As it warned in mid-April, Lufthansa Group has reported a first-quarter net loss that increased by nine times over from Q1 2018, to €342 million, dragged down by rising fuel costs and overcapacity in Europe, Reuters reports.
The results come as European airlines battle problems of overcapacity, high costs, and uncertainty surrounding Brexit leading some travellers to delay travel and holidays.
“We are confident, though, that we will see a recovery in our unit revenue as early as the second quarter,” Ulrik Svensson, Lufthansa’s chief financial officer, said. “Our confidence is based above all on our favourable booking levels for the month ahead.”
The group’s optimism stems from the fact that it expects the market to grow 4% this summer, even though it follows a rise of 9% in winter.
It expects its home market, which it defines as Germany, Austria, Switzerland and Belgium, to grow in summer by 3%.
However, it expects capacity at its low-cost carrier Eurowings to be flat, in contrast to an earlier forecast of 2% growth.
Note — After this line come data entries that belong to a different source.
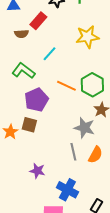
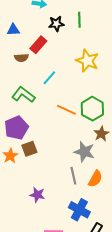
yellow star: (87, 37) -> (87, 61), turned 30
purple pentagon: (36, 100) -> (16, 128), moved
brown square: (29, 125) -> (29, 149), turned -35
blue cross: (67, 190) -> (79, 210), moved

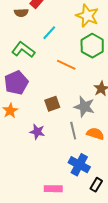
green hexagon: (92, 109) -> (92, 46), moved
brown square: (29, 149) -> (52, 104), moved
orange semicircle: (95, 179) -> (95, 134), turned -102
purple star: (37, 195) -> (37, 132), moved

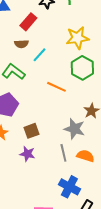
brown semicircle: (21, 13) -> (21, 44), moved
yellow star: (87, 16) -> (77, 38), turned -30
brown square: (52, 104) -> (31, 131), moved

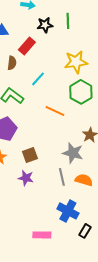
brown semicircle: (21, 44) -> (12, 63), moved, turned -80

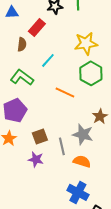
gray line: (62, 177) -> (62, 146), moved
orange semicircle: (84, 180) -> (82, 161), moved

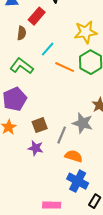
orange line: (65, 92) -> (65, 67), moved
gray line: (62, 146) -> (62, 135), turned 36
orange semicircle: (82, 161) -> (74, 156), moved

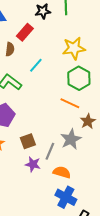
orange line: (65, 67) -> (70, 103), moved
gray star: (83, 123) -> (71, 139), turned 30
purple star: (36, 148) -> (33, 164), moved

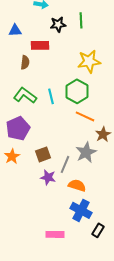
red rectangle: (25, 32) -> (40, 45), turned 48
cyan line: (36, 65) -> (51, 96), moved, turned -56
green hexagon: (79, 78) -> (77, 91), moved

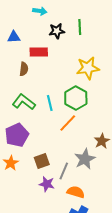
orange line: (85, 116) -> (68, 123), moved, turned -72

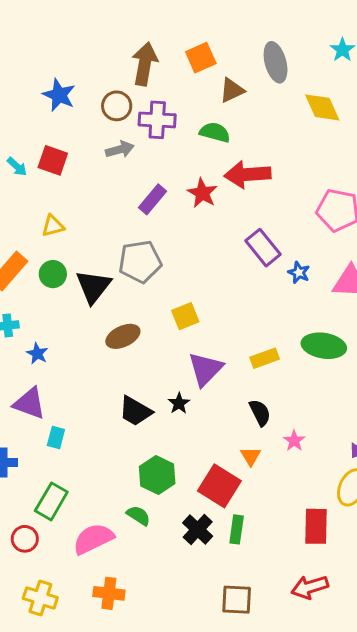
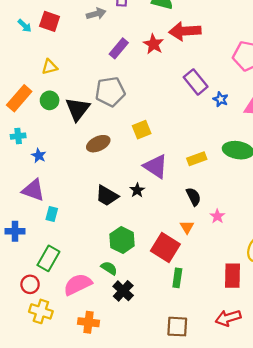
purple triangle: (205, 369) -> (156, 166), turned -40
black cross: (198, 529) -> (123, 291), moved
yellow cross: (40, 598) -> (41, 311), moved

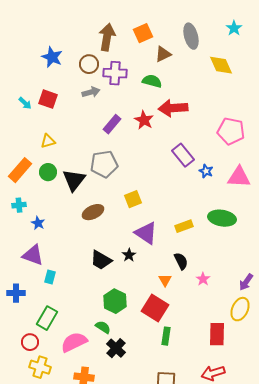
orange triangle: (187, 227) -> (165, 280), moved

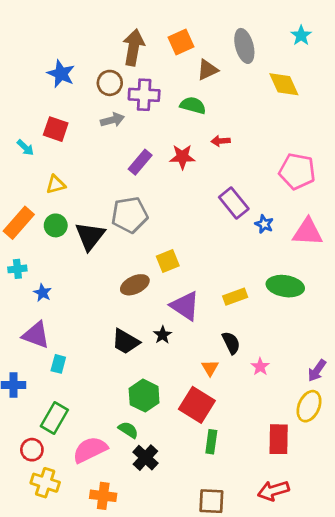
cyan arrow: (25, 103) -> (25, 148), moved
red arrow: (173, 108) -> (221, 141), size x0.5
red star: (144, 120) -> (182, 157), turned -30
brown ellipse: (93, 212) -> (135, 285), moved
Eurowings is planning to offer 2% more flights globally.
Return on available seat kilometres during this traditionally weak quarter for airlines was down 8.5% at Eurowings and 5.2% at the group’s other airlines, while costs were reduced 7.2% and 0.8%, respectively.
Looking ahead to the whole year, the group expects fuel costs to be €700 million above last year and €50 million more than its previous guidance – yet it still anticipates an adjusted operating profit margin of 6.5% to 8%.